R2R3MYB transcription factors is one of the largest families of plant TFs. The members of this family extensively participated in terpenoids biosynthesis, not only in triterpenoids, but also other terpenoids. For example, spearmint (Mentha spicata) MsMYB binds to cis-elements of MsGPPS.LSU and suppresses monoterpene biosynthesis [35]. Artemisia annua AaMYB1 acts as activator in diterpene metabolism (artemisinin, AN) [36]. Despite the disclosure of R2R3MYBs in plant terpenoids biosynthesis, their roles in triterpenoids metabolism is still poorly understood, especially in limonoids biosynthesis.

In our previous study, ciclev10021695m, a MYB family TF was found to be related to the biosynthesis of limonoids by RNA-seq analysis [20]. In this study, the role of CiMYB42 was investigated in order to elucidate the regulatory mechanism of CiMYB42 in biosynthesis of limonoids.

Characteristics of CiMYB42

Genomic sequences of ciclev10021695m was isolated from C. clementina genomic database. It encodes 267 amino acids and has a theoretical isoelectric point and molecular weight of 5.14 and 30.21 kDa, respectively. Ciclev10021695m is an R2R3 MYB transcription factor because it contains a typical conserved R2R3 MYB domain. The amino acid sequence of ciclev10021695m shared a high similarity with AtMYB42 of Arabidopsis (55.86%), therefore it was accordingly named CiMYB42 (Fig. 1a &1b).

Phylogenetic analysis of CiMYB42 with other R2R3-MYB genes from Arabidopsis revealed that CiMYB42 is close to the AtMYB42 and AtMYB85, which are also related to the plant secondary metabolism [37]. In addition, our previous work demonstrated that expression level of CiMYB42 significantly related to limonoids content in pummelo seeds [20]. Thus, it suggested that CiMYB42 could be an important regulatory factor in limonoid biosynthesis.

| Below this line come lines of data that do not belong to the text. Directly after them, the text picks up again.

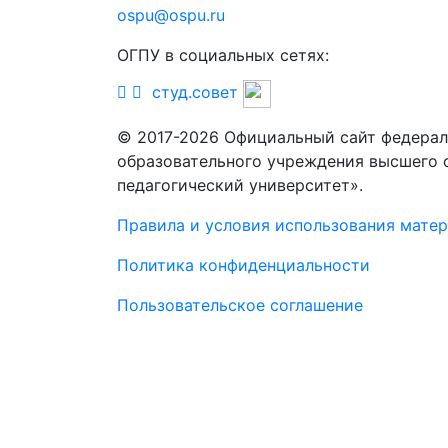
ospu@ospu.ru
ОГПУ в социальных сетях:
студ.совет
© 2017-2026 Официальный сайт федерал
образовательного учреждения высшего 
педагогический университет».
Правила и условия использования мате
Политика конфиденциальности
Пользовательское соглашение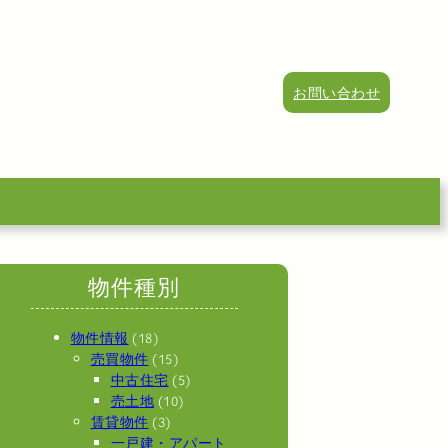
お問い合わせ
物件種別
物件情報
(18)
売買物件
(15)
中古住宅
(5)
売土地
(10)
賃貸物件
(3)
一戸建・アパート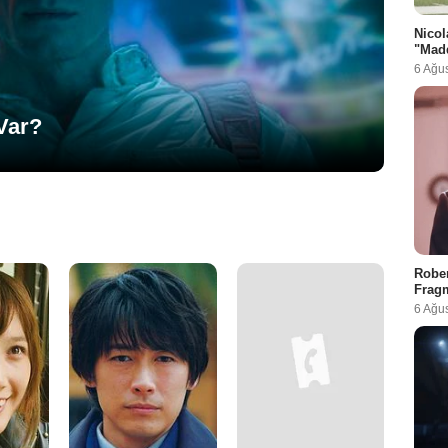
Nicol
"Madd
6 Ağu
 Var?
Rober
Fragm
6 Ağu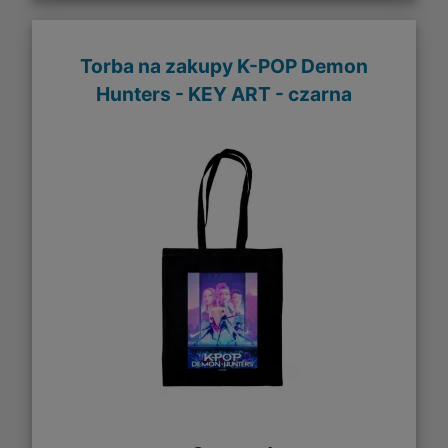
Torba na zakupy K-POP Demon
Hunters - KEY ART - czarna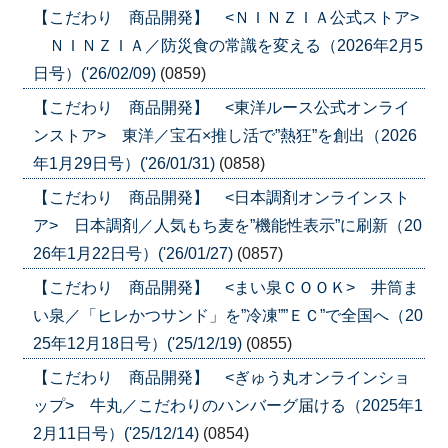
【こだわり 商品開発】 <ＮＩＮＺＩＡ公式ストア>
ＮＩＮＺＩＡ／防災食の常識を変える（2026年2月5
日号）('26/02/09)
(0859)
【こだわり 商品開発】 <東洋ルース公式オンライ
ンストア> 東洋／宝石×推し活で”熱狂”を創出（2026
年1月29日号）('26/01/31)
(0858)
【こだわり 商品開発】 <日本調剤オンラインスト
ア> 日本調剤／人気もち麦を”機能性表示”に刷新（20
26年1月22日号）('26/01/27)
(0857)
【こだわり 商品開発】 <まい泉ＣＯＯＫ> 井筒ま
い泉／「ヒレかつサンド」を”冷凍””ＥＣ”で全国へ（20
25年12月18日号）('25/12/19)
(0855)
【こだわり 商品開発】 <ぎゅう丸オンラインショ
ップ> 牛丸／こだわりのハンバーグ届ける（2025年1
2月11日号）('25/12/14)
(0854)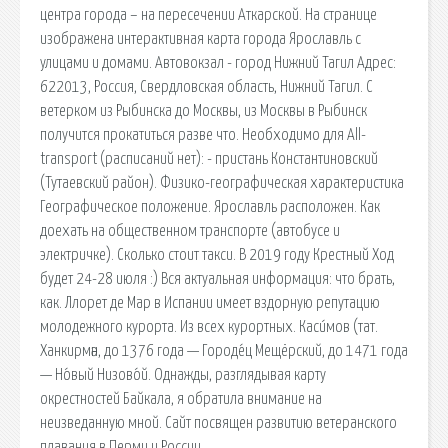
центра города – на пересечении Аткарской. На странице
изображена интерактивная карта города Ярославль с
улицами и домами. Автовокзал - город Нижний Тагил Адрес:
622013, Россия, Свердловская область, Нижний Тагил. С
ветерком из Рыбинска до Москвы, из Москвы в Рыбинск
получится прокатиться разве что. Необходимо для All-
transport (расписаний нет): - пристань Константиновский
(Тутаевский район). Физико-географическая характеристика
Географическое положение. Ярославль расположен. Как
доехать на общественном транспорте (автобусе и
электричке). Сколько стоит такси. В 2019 году Крестный Ход
будет 24-28 июля :) Вся актуальная информация: что брать,
как. Ллорет де Мар в Испании имеет вздорную репутацию
молодежного курорта. Из всех курортных. Каси́мов (тат.
Ханкирмән, до 1376 года — Городе́ц Мещёрский, до 1471 года
— Но́вый Низово́й. Однажды, разглядывая карту
окрестностей Байкала, я обратила внимание на
неизведанную мной. Сайт посвящен развитию ветеранского
плавания в Перми и России.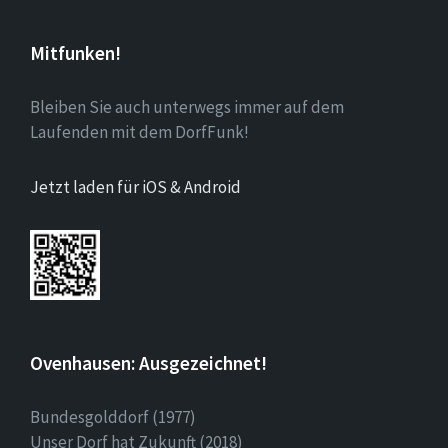
Mitfunken!
Bleiben Sie auch unterwegs immer auf dem
Laufenden mit dem DorfFunk!
Jetzt laden für iOS & Android
Ovenhausen: Ausgezeichnet!
Bundesgolddorf (1977)
Unser Dorf hat Zukunft (2018)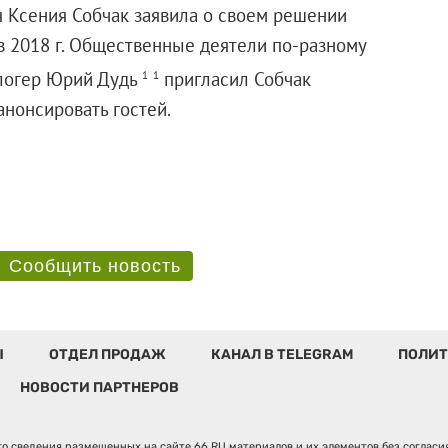
 Ксения Собчак заявила о своем решении
в 2018 г. Общественные деятели по-разному
блогер Юрий Дудь
пригласил Собчак
1
1
 не анонсировать гостей.
Сообщить новость
Ы
ОТДЕЛ ПРОДАЖ
КАНАЛ В TELEGRAM
ПОЛИТ
НОВОСТИ ПАРТНЕРОВ
о сведения размещенных на сайте 66.RU материалов и их элементов без соглас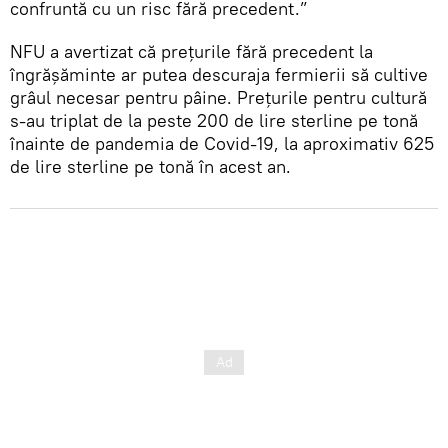
confruntă cu un risc fără precedent.”
NFU a avertizat că prețurile fără precedent la
îngrășăminte ar putea descuraja fermierii să cultive
grâul necesar pentru pâine. Prețurile pentru cultură
s-au triplat de la peste 200 de lire sterline pe tonă
înainte de pandemia de Covid-19, la aproximativ 625
de lire sterline pe tonă în acest an.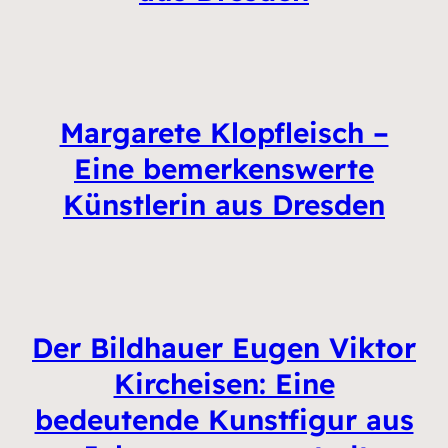
Margarete Klopfleisch –
Eine bemerkenswerte
Künstlerin aus Dresden
Der Bildhauer Eugen Viktor
Kircheisen: Eine
bedeutende Kunstfigur aus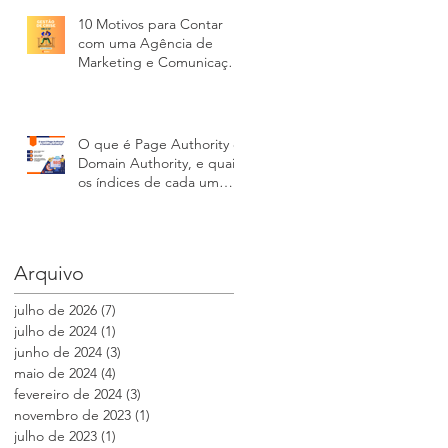
10 Motivos para Contar
com uma Agência de
Marketing e Comunicação
na Gestão de Crises
O que é Page Authority e
Domain Authority, e quais
os índices de cada um
para seu site
Arquivo
julho de 2026
(7)
7 posts
julho de 2024
(1)
1 post
junho de 2024
(3)
3 posts
maio de 2024
(4)
4 posts
fevereiro de 2024
(3)
3 posts
novembro de 2023
(1)
1 post
julho de 2023
(1)
1 post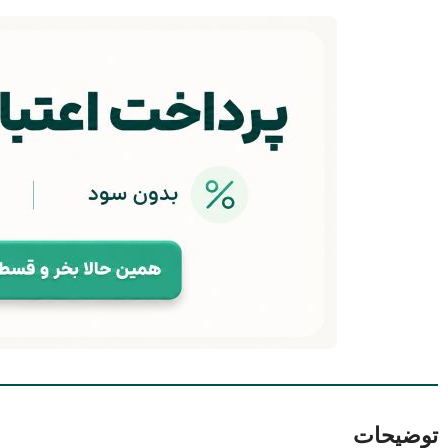
توضیحات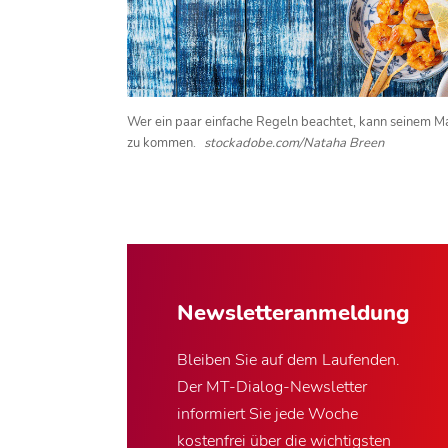
Wer ein paar einfache Regeln beachtet, kann seinem Ma
zu kommen.
stockadobe.com/Nataha Breen
Newsletter­anmeldung
Bleiben Sie auf dem Laufenden.
Der MT-Dialog-Newsletter
informiert Sie jede Woche
kostenfrei über die wichtigsten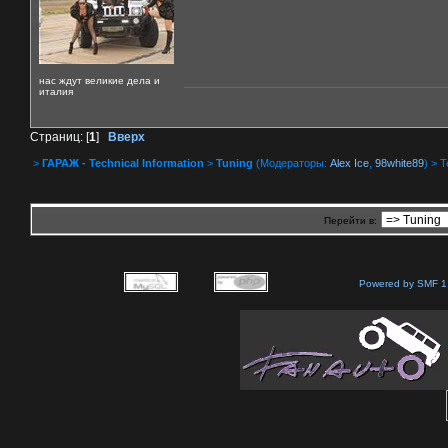
нас ждут великие дела и
италия
Страниц: [
1
]
Вверх
>
ГАРАЖ - Technical Information
>
Tuning
(Модераторы:
Alex Ice
,
98white89
) > 
Перейти в:
Powered by SMF 1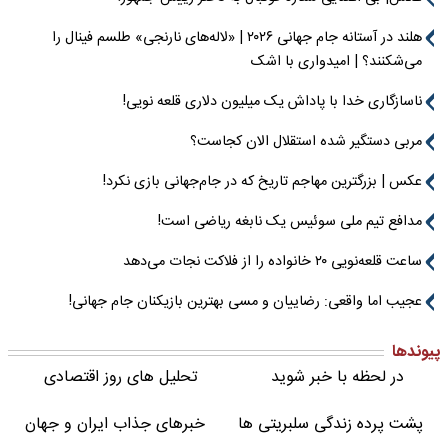
هلند در آستانه جام جهانی ۲۰۲۶ | «لاله‌های نارنجی» طلسم فینال را
می‌شکنند؟ | امیدواری با اشک
ناسازگاری خدا با پاداش یک میلیون دلاری قلعه نویی!
مربی دستگیر شده استقلال الان کجاست؟
عکس | بزرگترین مهاجم تاریخ که در جام‌جهانی بازی نکرد!
مدافع تیم ملی سوئیس یک نابغه ریاضی است!
ساعت قلعه‌نویی ۲۰ خانواده را از فلاکت نجات می‌دهد
عجیب اما واقعی: رضاییان و مسی بهترین بازیکنان جام جهانی!
پیوندها
در لحظه با خبر شوید
تحلیل های روز اقتصادی
پشت پرده زندگی سلبریتی ها
خبرهای جذاب ایران و جهان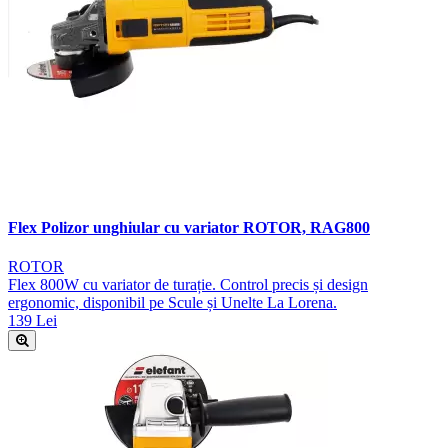
Flex Polizor unghiular cu variator ROTOR, RAG800
ROTOR
Flex 800W cu variator de turație. Control precis și design
ergonomic, disponibil pe Scule și Unelte La Lorena.
139 Lei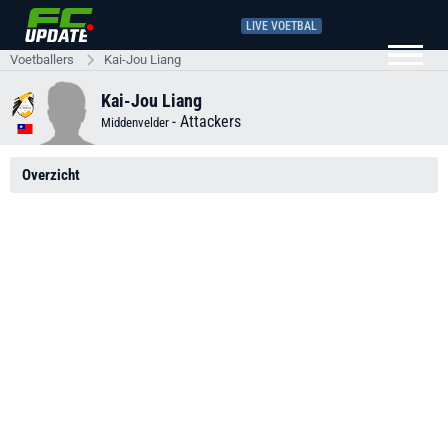
LIVE VOETBAL
Voetballers
Kai-Jou Liang
Kai-Jou Liang
-
Attackers
Middenvelder
Overzicht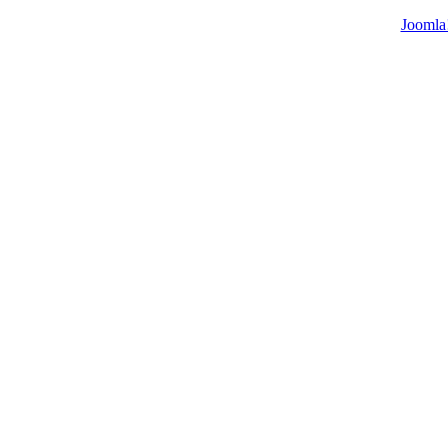
Joomla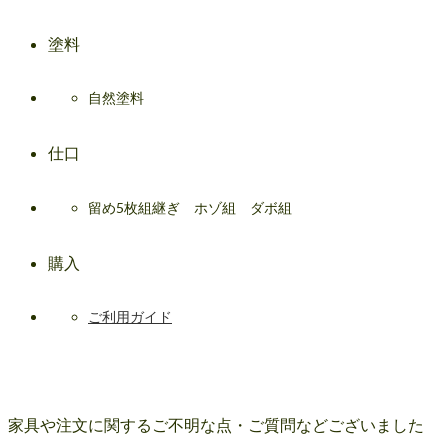
塗料
自然塗料
仕口
留め5枚組継ぎ ホゾ組 ダボ組
購入
ご利用ガイド
家具や注文に関するご不明な点・ご質問などございました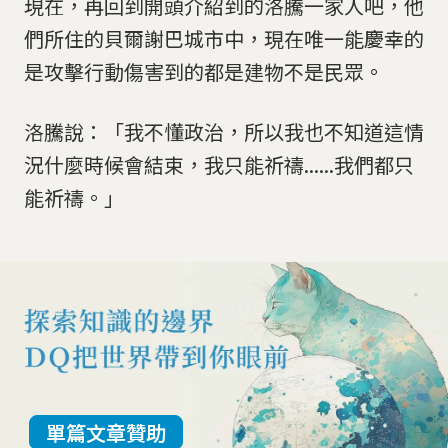
現在，再回到開頭介紹到的洛騰一家人吧，他
們所住的貝爾謝巴城市中，現在唯一能慶幸的
是攻擊行動傷害到的都是建物不是民眾。
洛騰說：「我不懂政治，所以我也不知道這情
況什麼時候會結束，我只能祈禱......我們都只
能祈禱。」
單篇文章贊助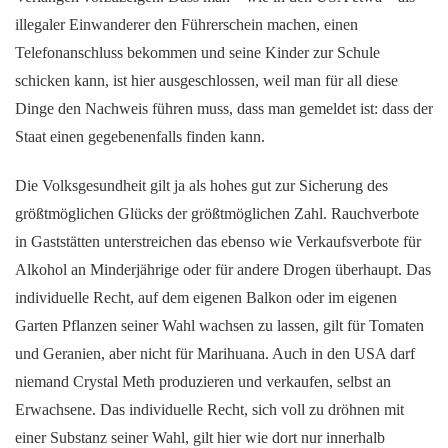
illegaler Einwanderer den Führerschein machen, einen
Telefonanschluss bekommen und seine Kinder zur Schule
schicken kann, ist hier ausgeschlossen, weil man für all diese
Dinge den Nachweis führen muss, dass man gemeldet ist: dass der
Staat einen gegebenenfalls finden kann.
Die Volksgesundheit gilt ja als hohes gut zur Sicherung des
größtmöglichen Glücks der größtmöglichen Zahl. Rauchverbote
in Gaststätten unterstreichen das ebenso wie Verkaufsverbote für
Alkohol an Minderjährige oder für andere Drogen überhaupt. Das
individuelle Recht, auf dem eigenen Balkon oder im eigenen
Garten Pflanzen seiner Wahl wachsen zu lassen, gilt für Tomaten
und Geranien, aber nicht für Marihuana. Auch in den USA darf
niemand Crystal Meth produzieren und verkaufen, selbst an
Erwachsene. Das individuelle Recht, sich voll zu dröhnen mit
einer Substanz seiner Wahl, gilt hier wie dort nur innerhalb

Accumulation of limonoids during leaf development

Limonin and nomilin are the main components of limonoids. Limonoids contents were varying in different citrus varieties and different leaf development stages (Fig. 2). The contents of limonoids ranged from 0.02 mg/g FW to 0.53 mg/g FW in nine different varieties. The highest limonoids content was 26 times greater than that of the lowest one. The variation of limonoids content in different citrus species was also observed. The sweet orange (C. sinensis) presented the highest limonoids content (0.25–0.53 mg/g FW), followed by C. grandis (0.15–0.22 mg/g FW). However, lomonoids content remained at a quite low level in C. reticulate and F. classifolia, especially in F. classifolia. It suggests that genetic background is one of the most important factors influencing the production of limonoids. In addition, the limonoids content at different leaf development stages also exhibited different accumulation patterns in different species. Three major trends were showed in Fig. 2.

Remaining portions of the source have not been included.